§ **Records for the exercise**
· · · ·

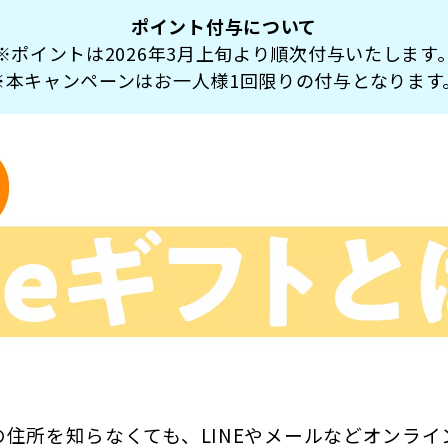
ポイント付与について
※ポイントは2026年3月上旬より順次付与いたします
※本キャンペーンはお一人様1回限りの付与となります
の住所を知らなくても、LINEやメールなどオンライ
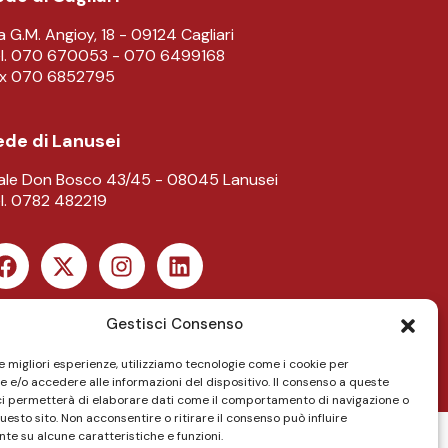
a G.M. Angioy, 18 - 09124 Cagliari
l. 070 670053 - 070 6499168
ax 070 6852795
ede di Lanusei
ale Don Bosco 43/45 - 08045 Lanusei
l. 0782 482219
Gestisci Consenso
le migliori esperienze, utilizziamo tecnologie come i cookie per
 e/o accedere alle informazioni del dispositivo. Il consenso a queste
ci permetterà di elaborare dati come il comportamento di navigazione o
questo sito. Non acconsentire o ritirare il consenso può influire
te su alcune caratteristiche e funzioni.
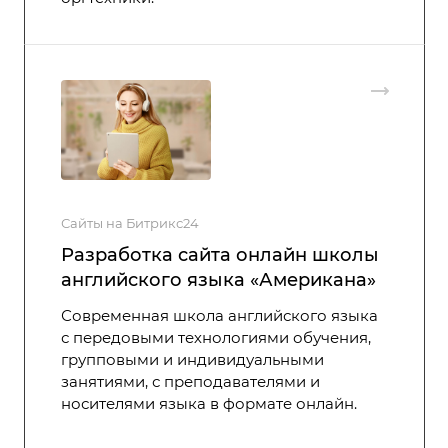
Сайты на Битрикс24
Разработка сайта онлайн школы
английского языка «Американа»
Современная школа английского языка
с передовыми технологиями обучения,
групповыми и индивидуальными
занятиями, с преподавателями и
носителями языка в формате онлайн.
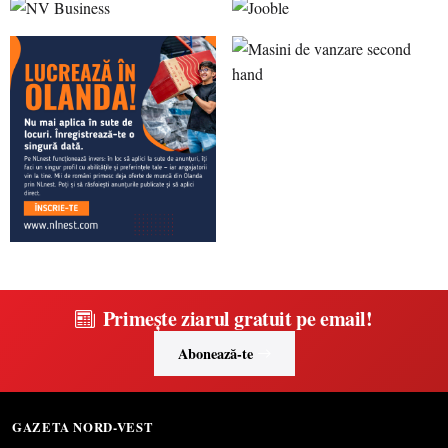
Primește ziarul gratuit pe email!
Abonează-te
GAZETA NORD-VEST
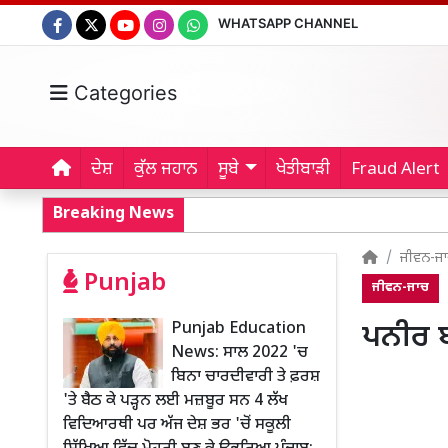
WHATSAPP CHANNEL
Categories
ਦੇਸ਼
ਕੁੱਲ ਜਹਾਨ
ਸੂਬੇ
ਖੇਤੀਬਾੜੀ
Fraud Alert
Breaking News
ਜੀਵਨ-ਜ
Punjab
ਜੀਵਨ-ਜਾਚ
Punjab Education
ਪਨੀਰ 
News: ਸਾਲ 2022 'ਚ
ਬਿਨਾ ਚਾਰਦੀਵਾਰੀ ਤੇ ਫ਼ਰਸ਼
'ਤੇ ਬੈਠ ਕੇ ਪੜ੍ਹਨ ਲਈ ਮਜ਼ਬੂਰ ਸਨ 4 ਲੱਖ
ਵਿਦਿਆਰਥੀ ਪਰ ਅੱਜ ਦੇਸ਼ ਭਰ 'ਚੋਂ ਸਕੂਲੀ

· · · ·

§ **Work request**
Copy every line from the records that holds the string "онлайн".

§ **Task answer**
Разработка сайта онлайн школы
носителями языка в формате онлайн.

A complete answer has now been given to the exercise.